The French Navy played little part in opposing the British campaign in Egypt, but a frigate was sent to the Indian Ocean to interfere with the supply lines to the Red Sea. This ship, Chiffonne was based at Mahé in the Seychelles. The voyage had been eventful, Chiffonne seizing a Brazilian frigate Andhorina in the Atlantic and the East Indiaman Bellona, as well as conveying 32 political prisoners sentenced to exile in the Indian Ocean. At the Battle of Mahé on 19 August however, Chiffonne was discovered at anchor by Sybille and captured. The final operations in the Indian Ocean saw British forces consolidate further, landing troops at the Portuguese colonies in the region to prevent the enforcement of the terms of the Treaty of Badajoz, under which Portugal agreed to exclude British shipping from its ports, while the EIC attacked and captured the Dutch island of Ternate.

==Aftermath==
The Peace of Amiens came into effect on 1 October 1801, bringing the French Revolutionary Wars to an end. Confirmation of this armistice did not reach India until 1 February 1802, but it had been widely expected and neither side had undertaken significant naval operations during the interim. The terms of the treaty returned all territory captured by British forces in the East Indies to its original masters with the noted exception of Ceylon, which was officially named a British Crown Colony. No one in the Indian Ocean believed that the Peace would last, each side building substantial forces in the region.

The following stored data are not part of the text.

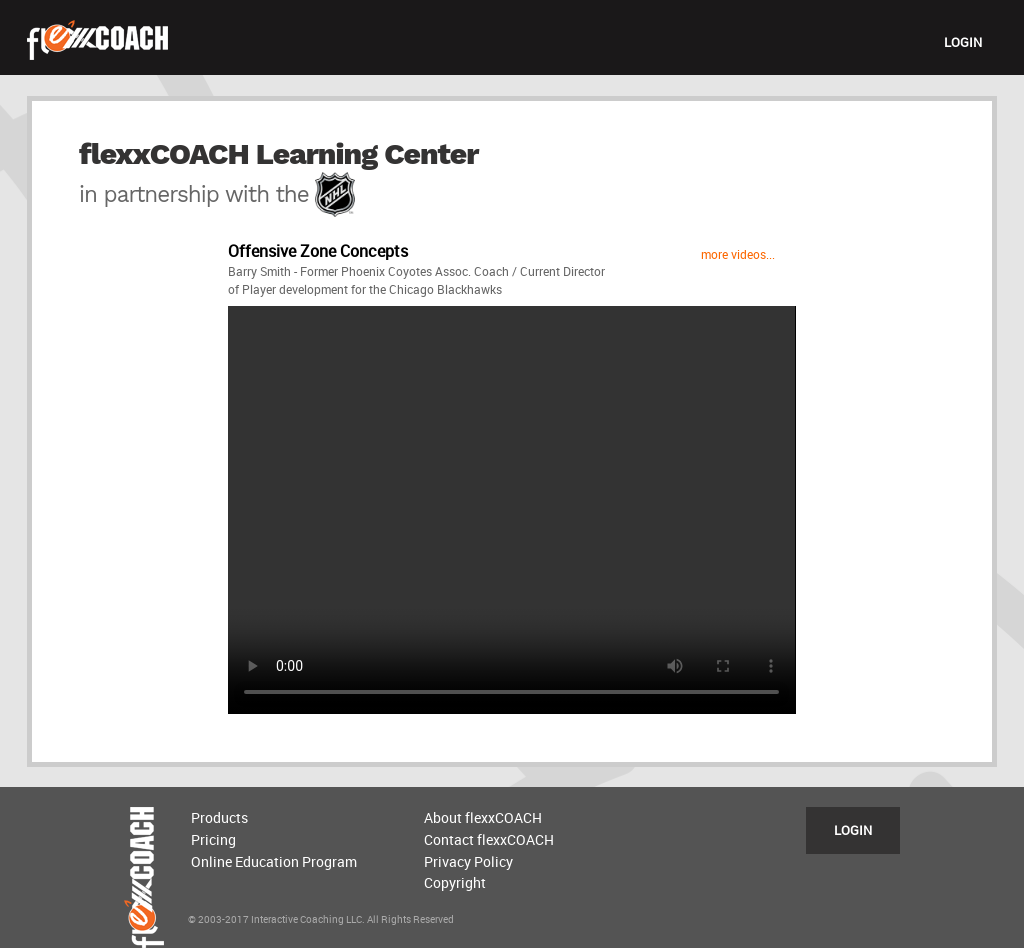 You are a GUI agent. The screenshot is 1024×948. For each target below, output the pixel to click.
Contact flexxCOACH (489, 839)
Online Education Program (274, 861)
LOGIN (963, 42)
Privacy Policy (468, 861)
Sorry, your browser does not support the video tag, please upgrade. (511, 510)
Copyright (455, 882)
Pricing (213, 839)
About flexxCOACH (483, 817)
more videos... (738, 254)
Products (219, 817) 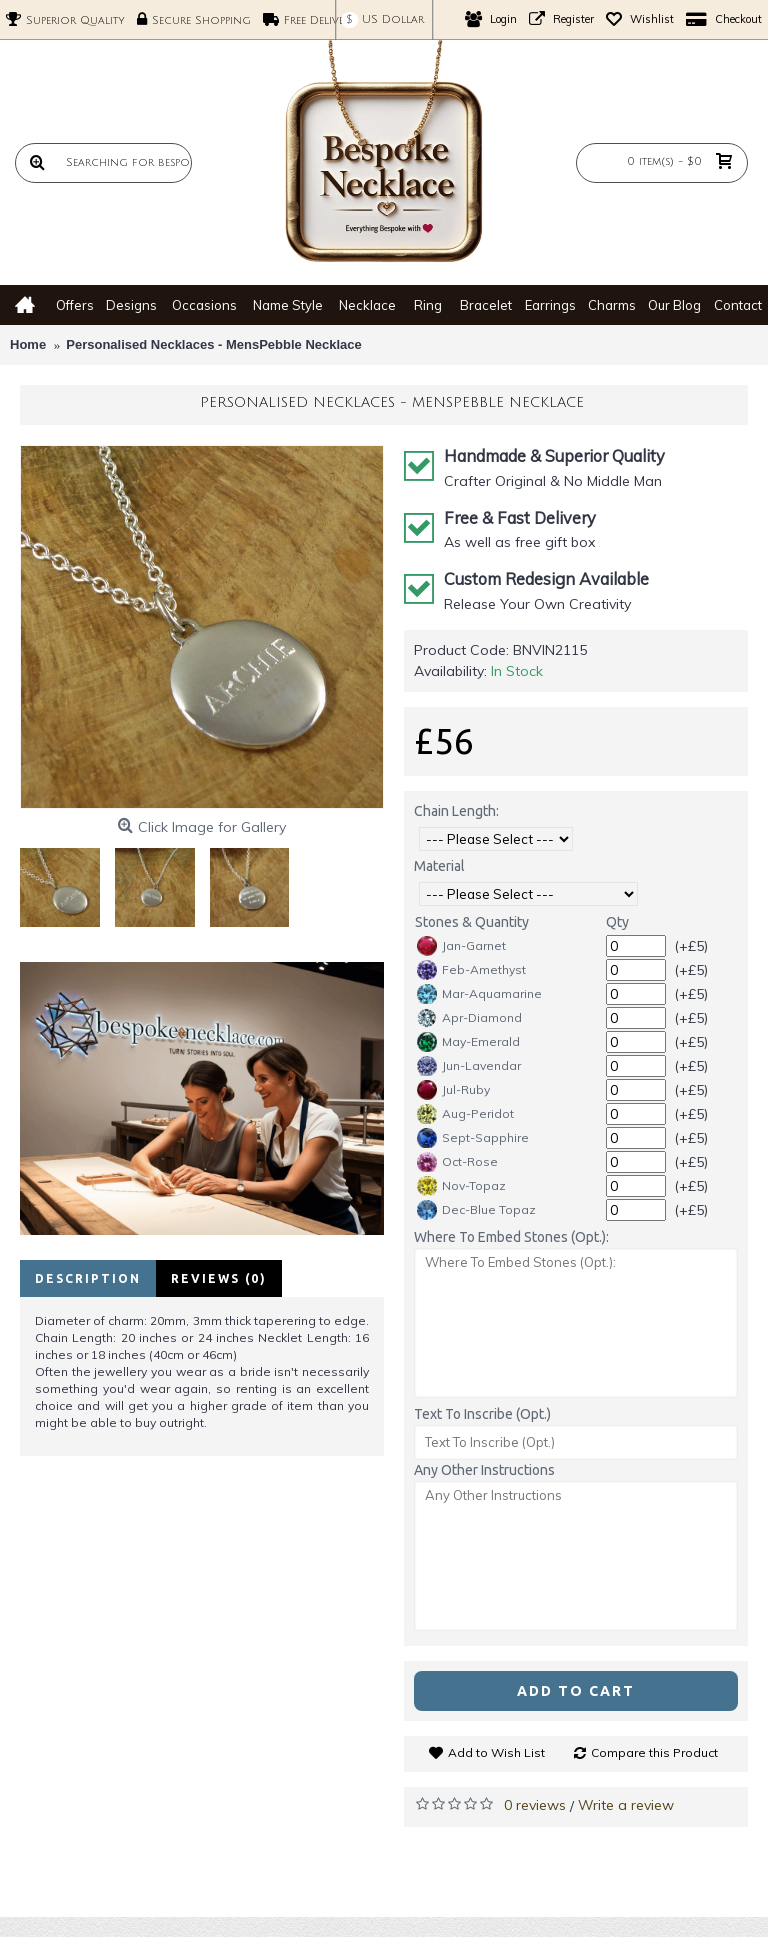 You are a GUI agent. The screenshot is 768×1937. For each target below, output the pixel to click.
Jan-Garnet (461, 946)
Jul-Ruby (453, 1090)
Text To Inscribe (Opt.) (482, 1414)
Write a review (626, 1805)
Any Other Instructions (484, 1470)
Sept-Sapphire (473, 1138)
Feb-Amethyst (471, 970)
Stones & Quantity (472, 922)
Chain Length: (456, 811)
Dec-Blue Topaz (476, 1210)
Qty (617, 922)
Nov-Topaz (461, 1186)
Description (88, 1278)
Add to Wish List (496, 1752)
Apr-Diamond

As historian William James noted, "who then could doubt that, although the wax on the seals of the treaty concluding the last had scarcely cooled, a new war was on the eve of bursting forth?". The peace was short lived, the Napoleonic Wars erupting in May 1803, by which time Emperor Napoleon had sent substantial reinforcements to Île de France and the other French territories in the East Indies. Although the campaign had personally benefited Rainier by around £300,000 (the equivalent of £ as of 2015), historian C. Northcote Parkinson wrote that "It cannot be said that the naval war in the Indian Ocean from 1794 to 1801 had been a brilliant success" for either side. The lack of French reinforcements and Sercey's ineffectiveness counterbalanced by confused British leadership and scattered priorities, with aborted operations against Manila and Batavia and a marginal campaign in the Red Sea consuming inordinate amounts of time and energy.